Academic authors are consistently better at editing away unclear and ambiguous statements which make their work seem less impressive compared to ones which make their work seem more impressive. Maybe it's just a coincidence, lol.
It's interactive but can it go beyond what it learned from the videos. As in, can the camera break free and roam around the map from different angles? I don't think it will be able to do that at all. There are still a few hallucinations in this rendering, it doesn't look it understands 3d.
You might be surprised. Generating views from novel angles based on a single image is not novel, and if anything, this model has more than a single frame as input. I’d wager that it’s quite able to extrapolate DOOM-like corridors and rooms even if it hasn’t seen the exact place during training. And sure, it’s imperfect but on the other hand it works in real time on a single TPU.

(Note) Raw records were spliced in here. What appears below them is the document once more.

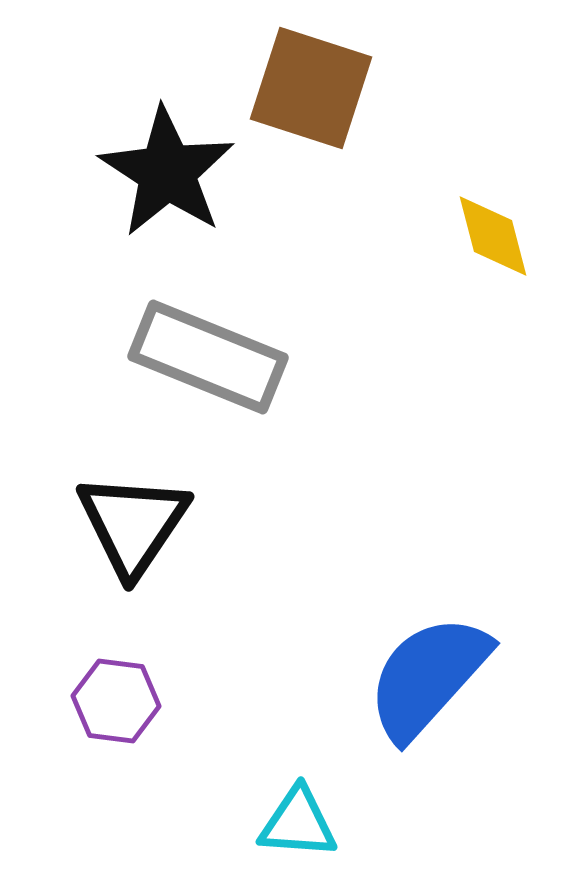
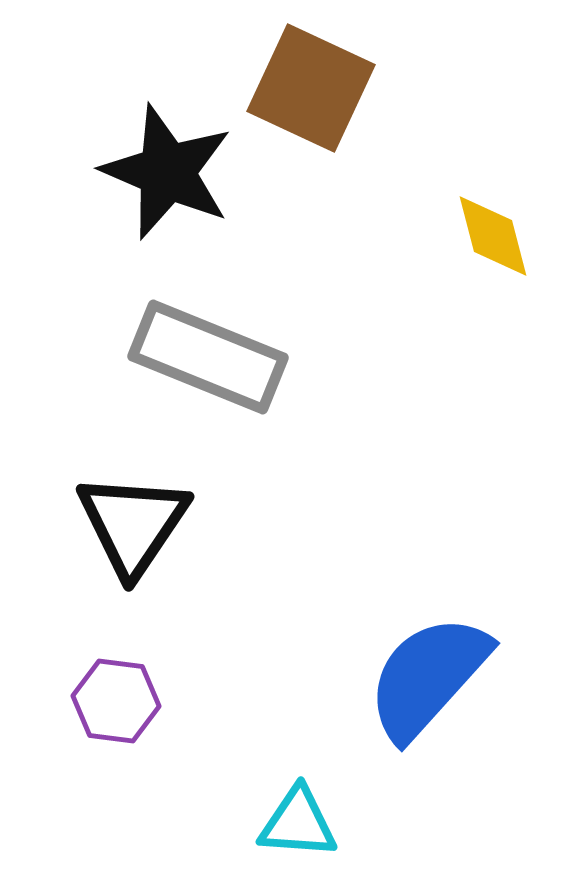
brown square: rotated 7 degrees clockwise
black star: rotated 10 degrees counterclockwise
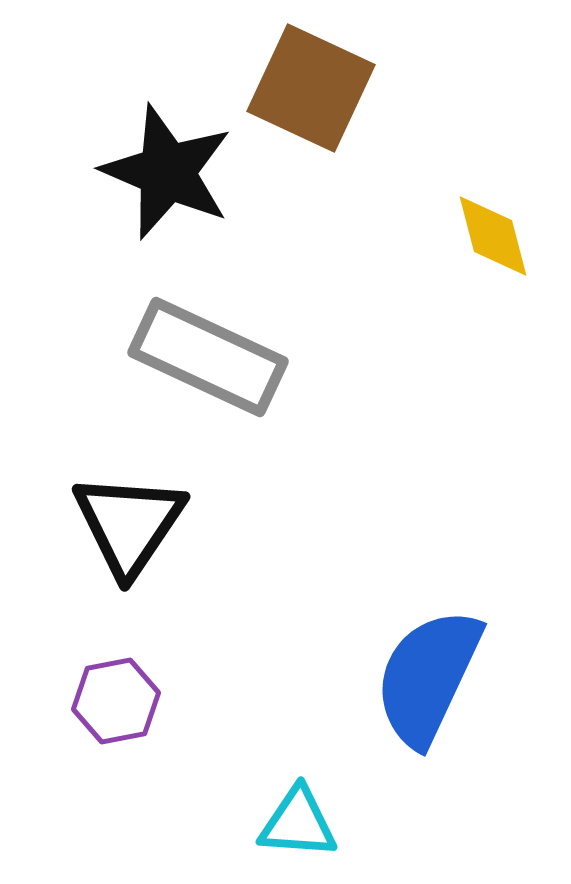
gray rectangle: rotated 3 degrees clockwise
black triangle: moved 4 px left
blue semicircle: rotated 17 degrees counterclockwise
purple hexagon: rotated 18 degrees counterclockwise
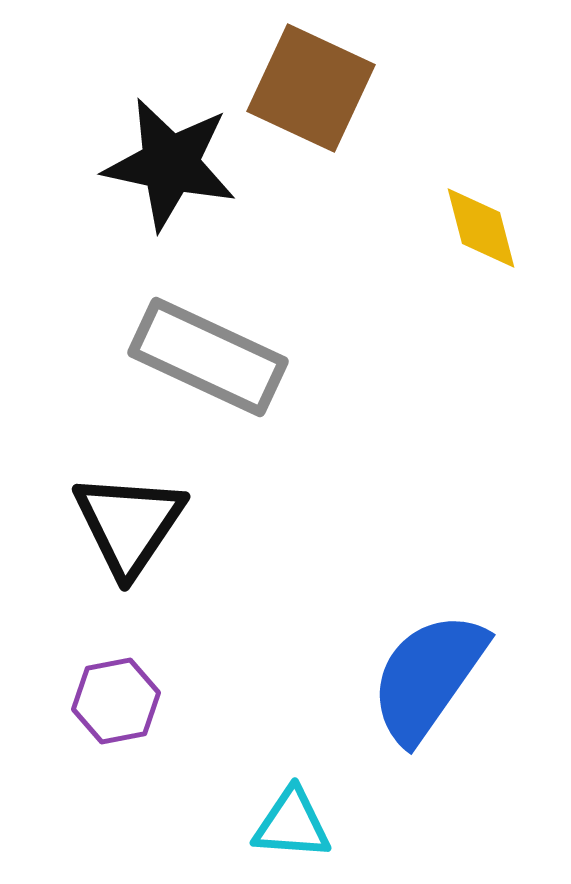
black star: moved 3 px right, 8 px up; rotated 11 degrees counterclockwise
yellow diamond: moved 12 px left, 8 px up
blue semicircle: rotated 10 degrees clockwise
cyan triangle: moved 6 px left, 1 px down
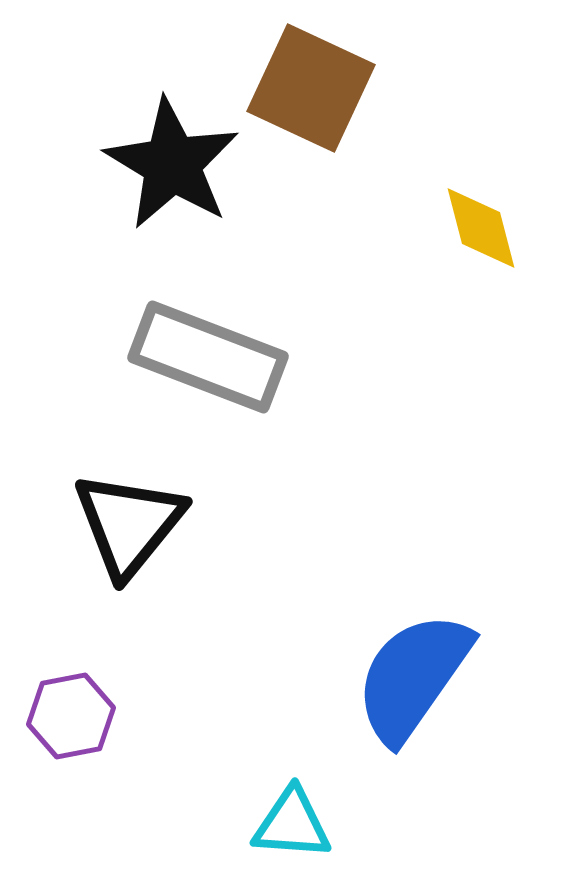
black star: moved 2 px right; rotated 19 degrees clockwise
gray rectangle: rotated 4 degrees counterclockwise
black triangle: rotated 5 degrees clockwise
blue semicircle: moved 15 px left
purple hexagon: moved 45 px left, 15 px down
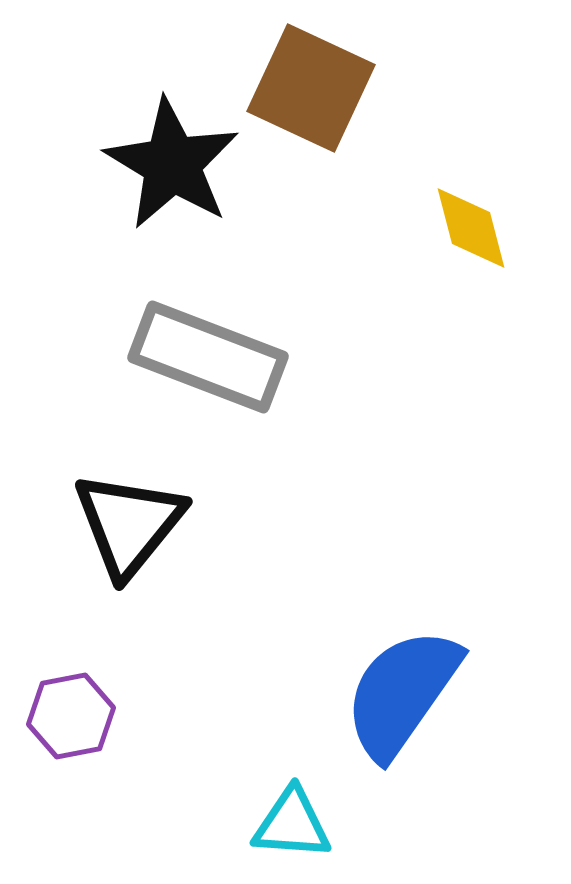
yellow diamond: moved 10 px left
blue semicircle: moved 11 px left, 16 px down
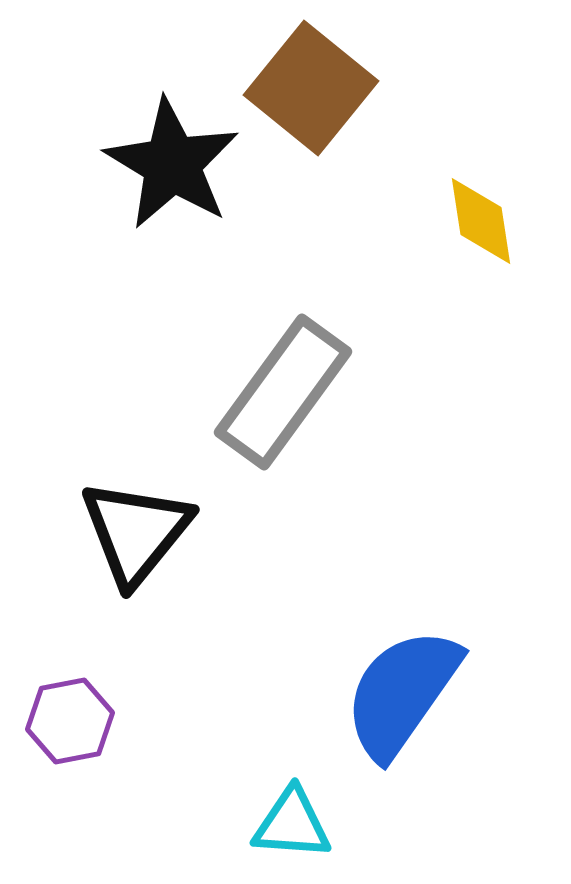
brown square: rotated 14 degrees clockwise
yellow diamond: moved 10 px right, 7 px up; rotated 6 degrees clockwise
gray rectangle: moved 75 px right, 35 px down; rotated 75 degrees counterclockwise
black triangle: moved 7 px right, 8 px down
purple hexagon: moved 1 px left, 5 px down
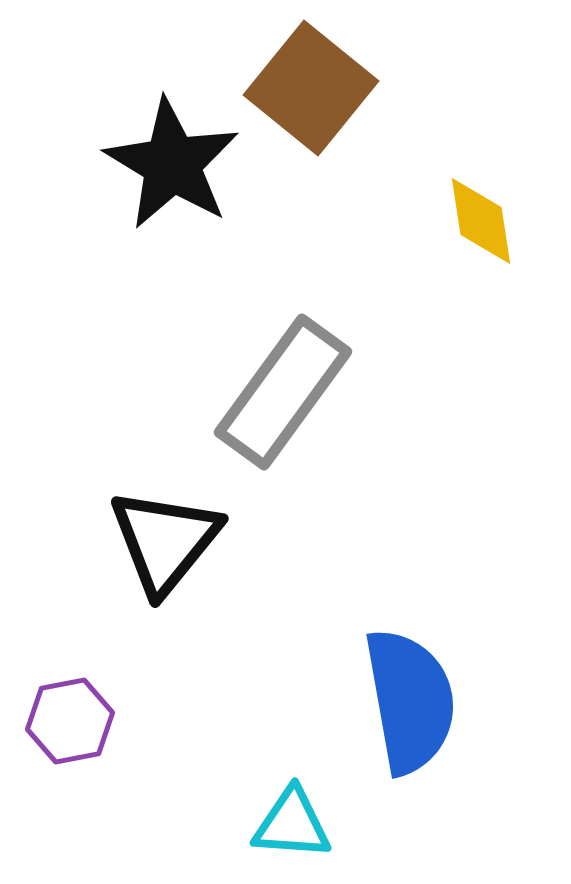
black triangle: moved 29 px right, 9 px down
blue semicircle: moved 8 px right, 8 px down; rotated 135 degrees clockwise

Then why do monsters become blurry smudgy messes when shot? That looks like a video compression artifact of a neural network attempting to replicate low-structure image (source material contains guts exploding, very un-structured visual).
Uh, maybe because monster death animations make up a small part of the training material (ie. gameplay) so the model has not learned to reproduce them very well?
There cannot be "video compression artifacts" because it hasn’t even seen any compressed video during training, as far as I can see.
Seriously, how is this even a discussion? The article is clear that the novel thing is that this is real-time frame generation conditioned on the previous frame(s) AND player actions. Just generating video would be nothing new.
In a sense, poorly reproducing rare content is a form of compression artifact. Ie, since this content occurs rarely in the training set, it will have less impact on the gradients and thus less impact on the final form of the model. Roughly speaking, the model is allocating fewer bits to this content, by storing less information about this content in its parameters, compared to content which it sees more often during training. I think this isn't too different from certain aspects of images, videos, music, etc., being distorted in different ways based on how a particular codec allocates its available bits.
I simply cannot take seriously anyone who exclaims that monster death animations are a minor part of Doom. It's literally a game about slaying demons. Gameplay consists almost entirely of explosions and gore, killing monsters IS THE GAME, if you can't even get that correct then what nonsense are we even looking at.
I guess you are being sarcastic, except this is precisely what it is doing. And it's not hard: player movement is low information and probably not the hardest part of the model.
Uff, I guess you’re right. Mea culpa. I misread their diagram to represent inference when it was about training instead. The latter is conditioned on actions, but… how do they generate the actual output frames then? What’s the input? Is it just image-to-image based on the previous frame? The paper doesn’t seem to explain the inference part at all well :(
Video is also higher resolution, as the pixels flip for the high resolution world by moving through it. Swivelling your head without glasses, even the blurry world contains more information in the curve of pixelchange.
Correct, for the sprites. However, the walls in Doom are texture mapped, and so have the same issue as videos. Interesting, though, because I assume the antialiasing is something approximate, given the extreme demands on CPUs of the era.
Abstractly, it's like the model is dreaming of a game that it played a lot of, and real time inputs just change the state of the dream. It makes me wonder if humans are just next moment prediction machines, with just a little bit more memory built in.